§ **WHAT TO DO**:
Please return every line below that contains the string "Infos".
(Beginning of AVAILABLE RECORDS)
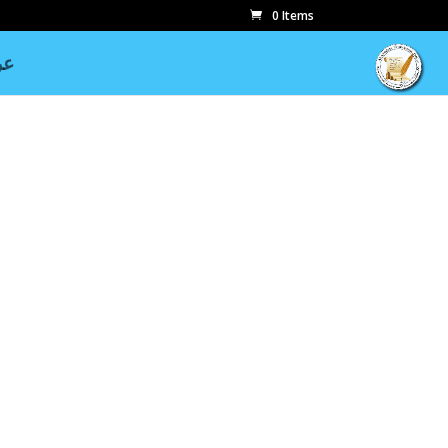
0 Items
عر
(End of AVAILABLE RECORDS)
(Beginning of AVAILABLE RECORDS)
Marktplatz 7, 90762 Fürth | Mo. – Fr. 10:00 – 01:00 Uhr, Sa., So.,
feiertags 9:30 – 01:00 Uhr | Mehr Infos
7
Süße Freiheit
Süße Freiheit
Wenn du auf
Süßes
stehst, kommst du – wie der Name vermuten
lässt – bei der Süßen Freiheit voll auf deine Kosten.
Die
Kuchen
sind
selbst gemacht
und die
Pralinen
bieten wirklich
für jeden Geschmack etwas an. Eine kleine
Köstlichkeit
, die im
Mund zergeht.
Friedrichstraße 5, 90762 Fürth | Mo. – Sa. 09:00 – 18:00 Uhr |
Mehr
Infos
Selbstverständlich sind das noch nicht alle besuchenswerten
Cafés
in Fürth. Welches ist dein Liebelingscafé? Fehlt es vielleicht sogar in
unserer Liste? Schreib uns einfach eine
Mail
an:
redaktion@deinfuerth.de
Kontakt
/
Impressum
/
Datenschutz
(End of AVAILABLE RECORDS)
§ **REPLY**:
feiertags 9:30 – 01:00 Uhr | Mehr Infos
Infos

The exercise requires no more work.